2010/02/13

Rubbishing Pop

Crap For Consumption

Here's a corker.
Stravinsky famously noted that "most art is bad". He didn't go on to point out that this is the almost inescapable consequence of its genesis, for art - real art - is not about rehashing the tried and true, but rather of smashing the rules and creating something never seen before, most examples of which must inevitably fail.

The new new is not the last new improved. No painter today would be congratulated for painting an impressionist masterpiece. This is not to try to invert our sense of success. Failure is failure, and true artists are excruciatingly aware of their mistakes and miscalculations.

These same observations cannot be made of what is sometimes referred to as popular culture, the sort of thing you find when you turn on the television or radio, or turn up at the local leagues club. While art is the province of the unexpected and the challenging, and likely to provoke incredulity and even rage, popular culture is the domain of the familiar, the mawkish, the sentimental and the trite and bears the same relationship to culture in general as a McDonald's hamburger does to food.

You might think I'm trying to draw a distinction between high and low art, but I'm not, because there is no low art, there's just rubbish. Rubbish with its own stars and award ceremonies, rubbish with a sense of its own importance even, but rubbish nevertheless, being foisted on the rest of us in all the myriad ways people working for the great corporations of the world can come up with to flog us their crap.

..and so it goes, on a true tirade against the populist entertainment branch of culture. It's a great read. The blistering attacks on the middle ground are merciless. It feesl great to read, even though um, I do my work in entertainment.

Such snobbery, such dismissive contempt can only come from somebody who works in theatre as opposed to say, cinema. It's easier to be snobby about the arts when you live at the rarefied end eating mist and living on fog. It's easier to diss pop music if you're a classical musician; It's easier to diss comic books if you're a painter; It's easy to diss jazz ballet if you're a classically trained ballet dancer; and so the list goes for the canonised artforms we are willing to accept as authoritative epicentres of our culture.

Then again, pop culture doesn't help itself. Take Television. TV is always made for the demographic and everybody has to admit before they write anything that in Australia, the median demographic consists of 14year old girls living in the outer suburbs of our major cities. She is ignorant and not terribly bright, but she has hours to burn and so she watches the most TV of anybody. And so most things on TV are made to please her; and you have to admit it would be a losing proposition to try and win over her viewership with something cultural.

Equally, radio has the same issue and so we get ...Kyle Sandilands. Need we say more? Yet this phenomenon stretches across all the arts.

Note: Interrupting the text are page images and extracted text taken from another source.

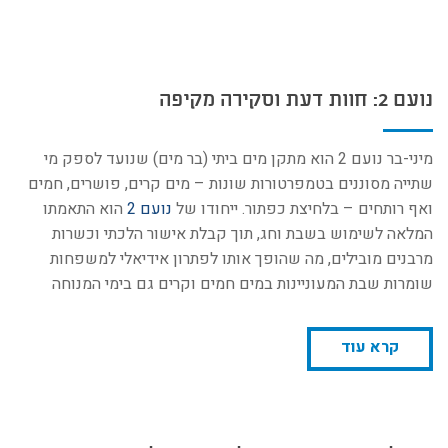
נועם 2: חוות דעת וסקירה מקיפה
מיני-בר נועם 2 הוא מתקן מים ביתי (בר מים) שנועד לספק מי
שתייה מסוננים בטמפרטורות שונות – מים קרים, פושרים, חמים
ואף רותחים – בלחיצת כפתור​. ייחודו של
נועם 2
הוא התאמתו
המלאה לשימוש בשבת וחג, תוך קבלת אישור הלכתי וכשרות
מרבנים מובילים, מה שהופך אותו לפתרון אידיאלי למשפחות
שומרות שבת המעוניינות במים חמים וקרים גם בימי המנוחה​
קרא עוד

If an artist wants to make a living out of their art, they have to win a portion of a market that is spending money and this is why the market may not ever get the best out of the artist - they're busy trying to please somebody, most likely not you. It's a tough proposition. So this bit was very interesting:
Must art be relevant? Topical? Educative? Uncomfortable? Perhaps not, but when it cannot be any of those things because the sponsor won't like it, then we're in trouble. And we are in trouble. The dumbing down process we have been experiencing now for many decades has been successful, as is clear in everything from the inability of people to retain more than a couple of soundbites to guide them through the intricacies of democracy to the complete ignorance of the scientific process recently demonstrated in the so-called climategate scandal.

People read less, understand less and retain less than they did even 20 years ago. The mindless pap of undemanding popular culture is as responsible for this as the fast food industry is for the obesity epidemic. We are becoming a culture of fat, stupid know-nothings bombing the rest of the world into submission in wars we only understand in the comic book morality of Kiefer Sutherland's 24.

It's a little sad that what started as a great aesthetic slap across the face devolves to an argument about morality. I would contend that the arts have naught to do with bloody morality. The claim that society's dumbing down is at fault is also disingenuous. The market is what it is. If somebody spend money on something for entertainment, they are right to expect to be entertained. The truth is that society has become stingy about art - especially the high-falutin' variety - simply because it doesn't deliver the expected service.

Let's face it, I love Glenn Gould, but not everybody who plays Bach is Gould. I love modernist painting, but not everybody who attempts it is Picasso. So, it's a brash, brave argument but ultimate faulty. The punters do get a say in what gets made for good reason. Even the crap of American/Australian Idol has some meaning in it - even if I can't spot what it is either. Heck, even McDonalds has utility.